### [What the exercise asks]
Copy the data exactly. Images are the one exception.

┄┄┄┄┄┄

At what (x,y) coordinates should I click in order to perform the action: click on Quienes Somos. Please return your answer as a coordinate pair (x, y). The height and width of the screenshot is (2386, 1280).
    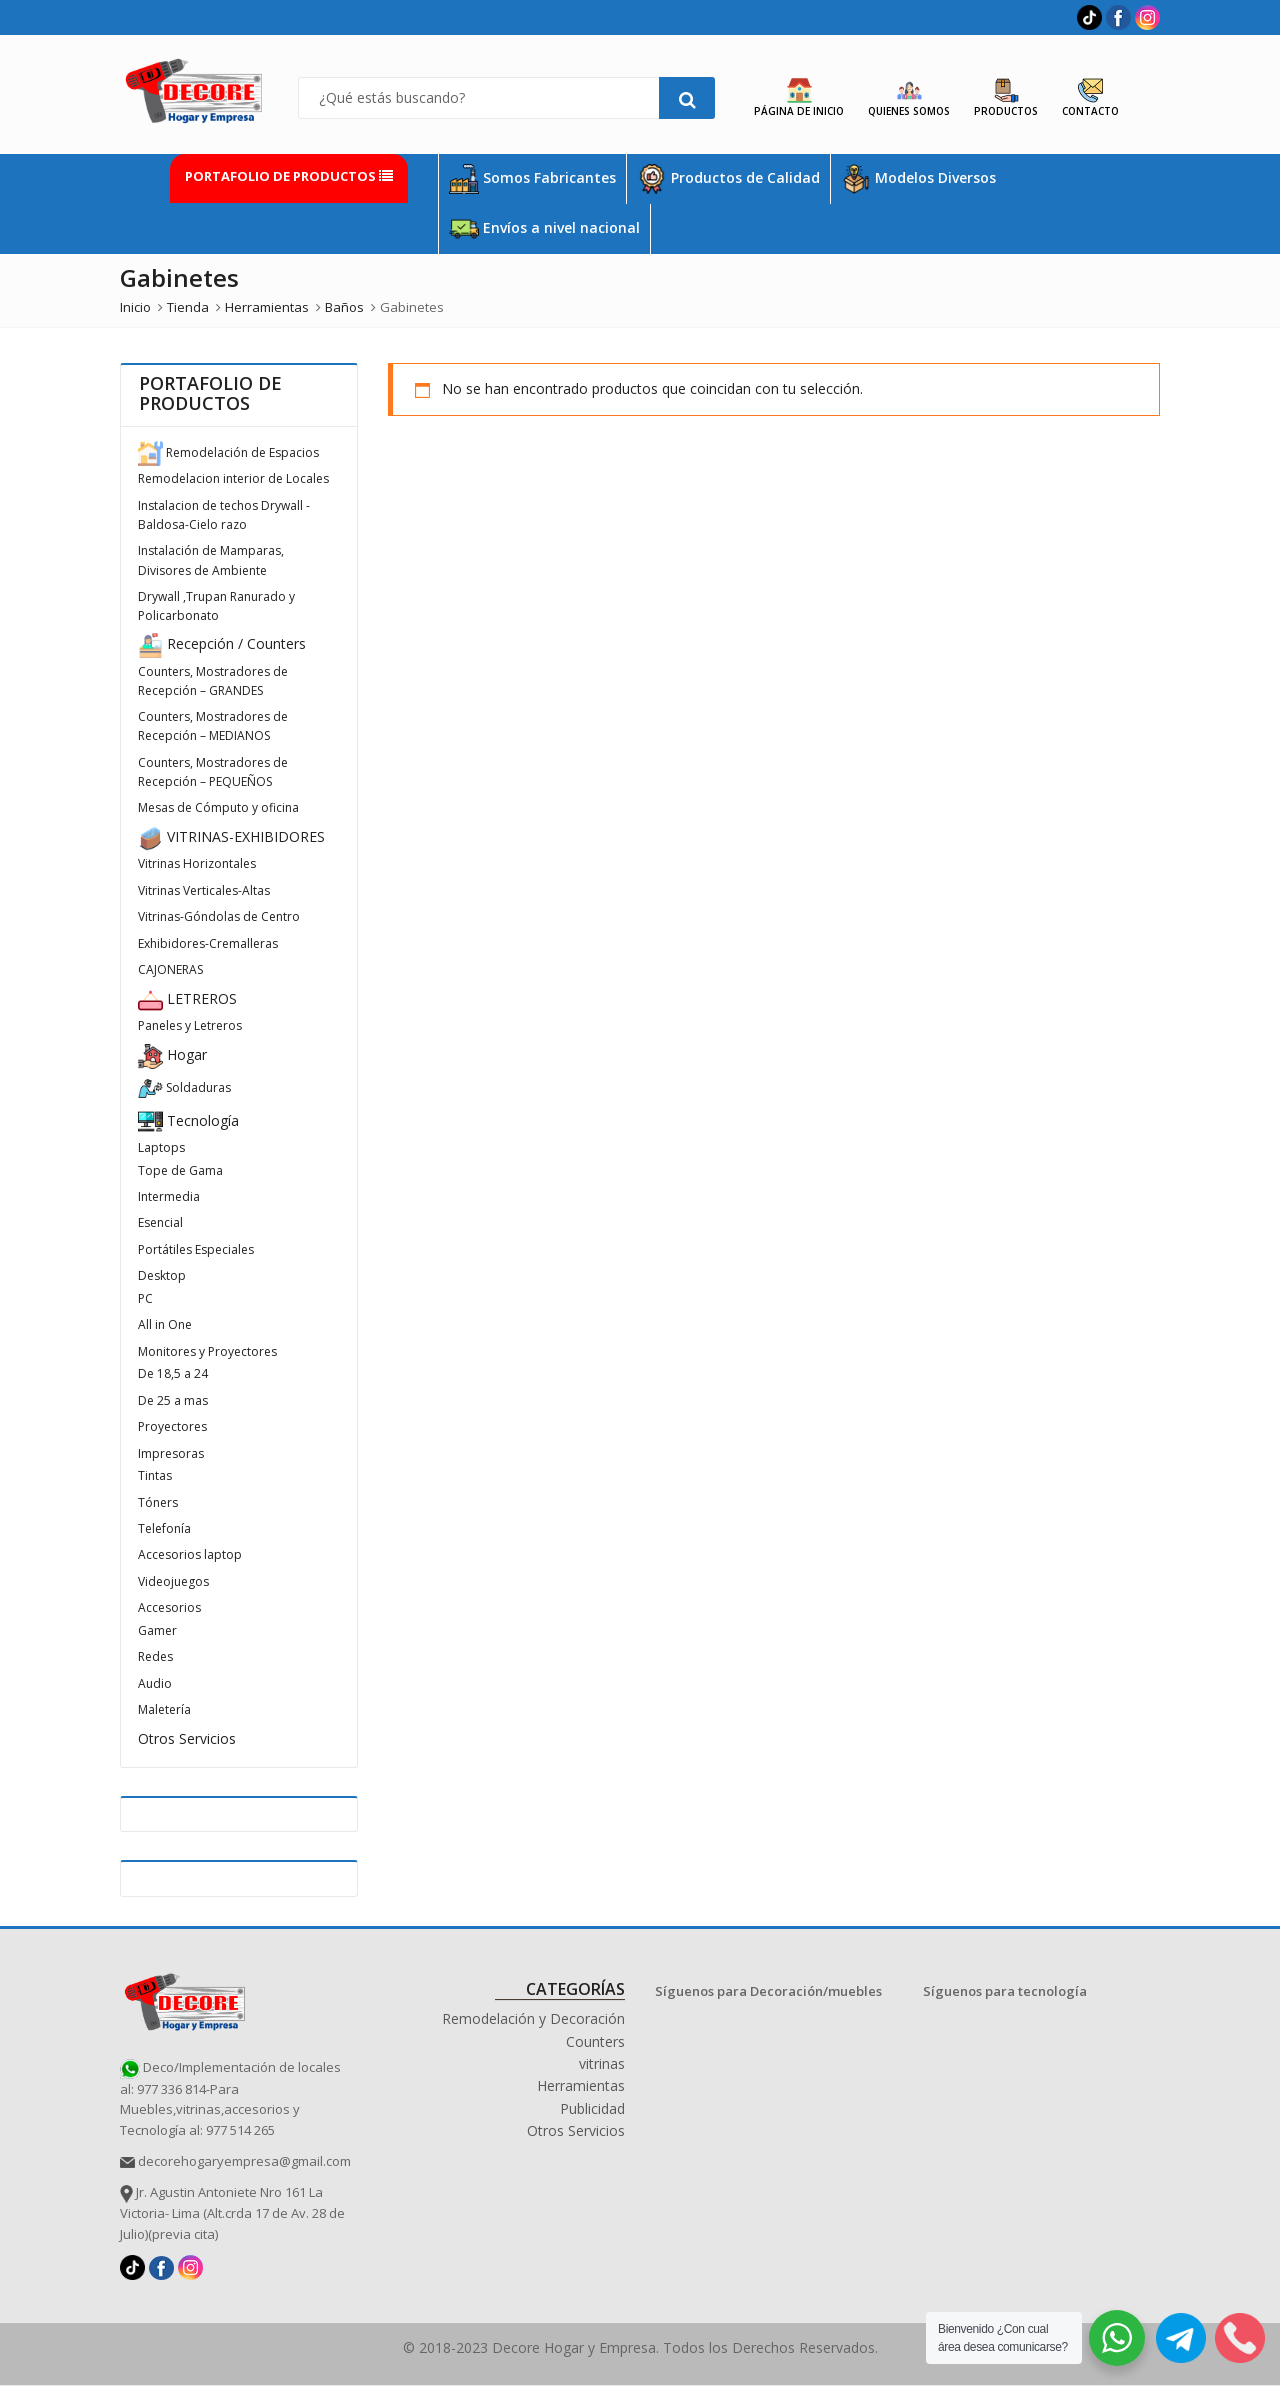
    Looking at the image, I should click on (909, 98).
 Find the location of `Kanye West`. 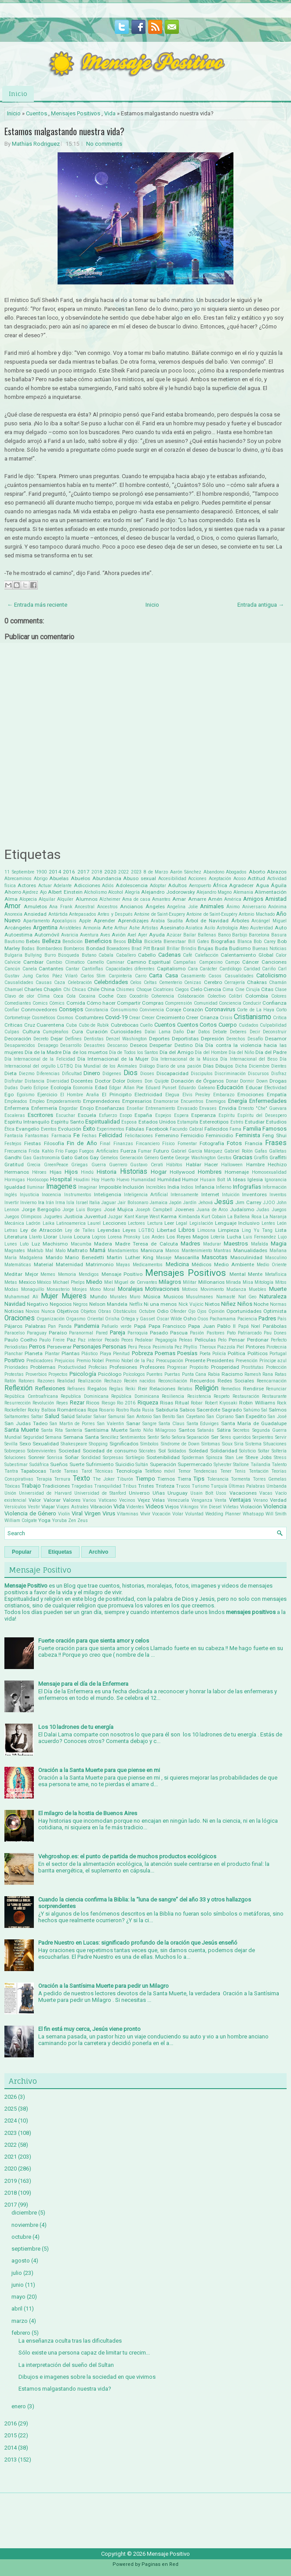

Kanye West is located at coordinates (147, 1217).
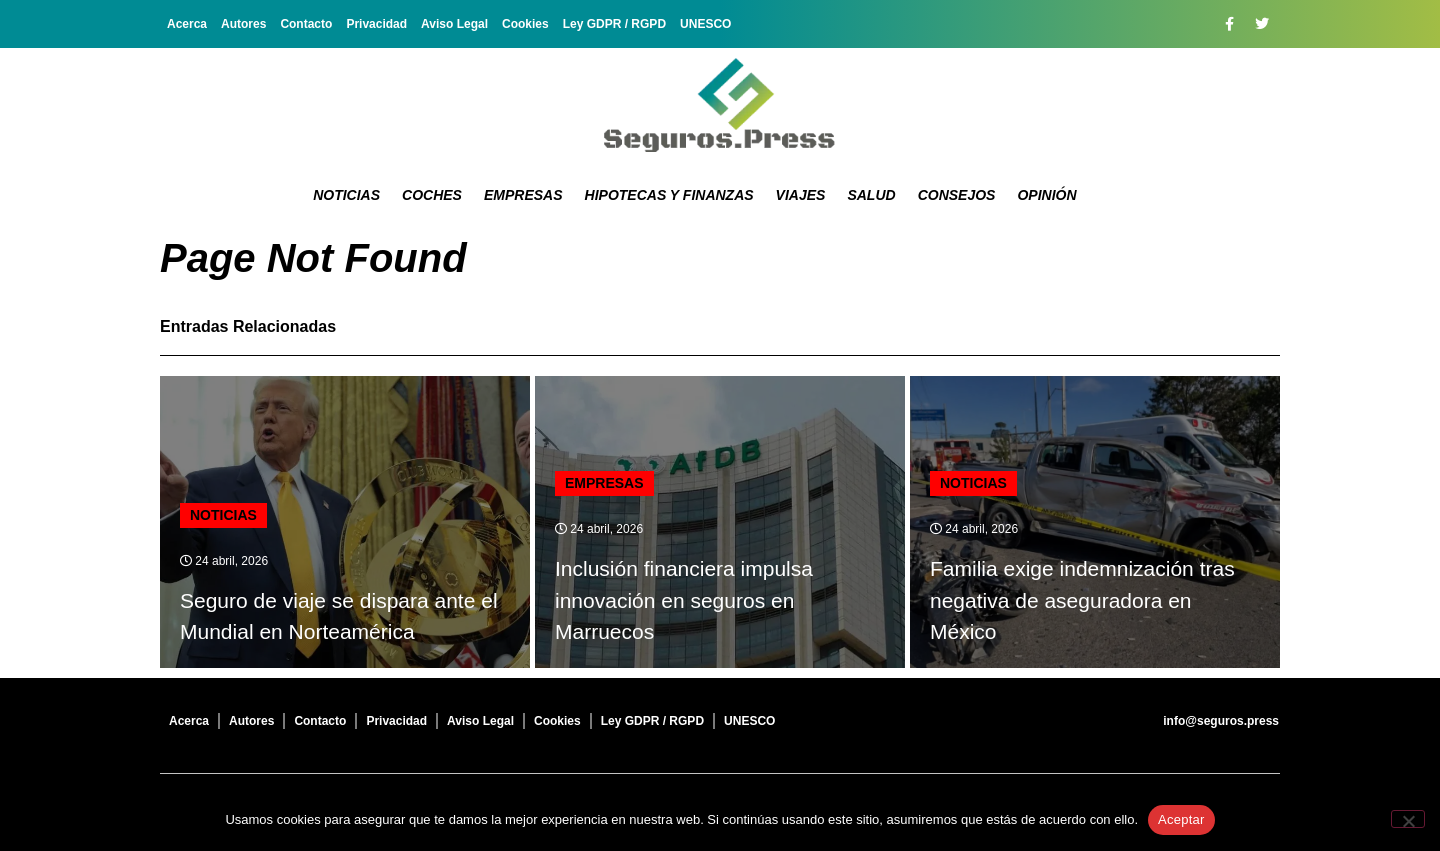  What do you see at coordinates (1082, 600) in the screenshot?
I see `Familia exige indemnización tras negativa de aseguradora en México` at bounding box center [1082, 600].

┄┄┄┄┄┄

### [Completed exercise]
At what (x,y) coordinates should I click in order to perform the action: click on Quienes Somos. Please return your answer as a coordinate pair (x, y). The height and width of the screenshot is (2386, 1280).
    Looking at the image, I should click on (909, 98).
 Find the location of `Kanye West`. 

Kanye West is located at coordinates (147, 1217).
  What do you see at coordinates (1082, 600) in the screenshot?
I see `Familia exige indemnización tras negativa de aseguradora en México` at bounding box center [1082, 600].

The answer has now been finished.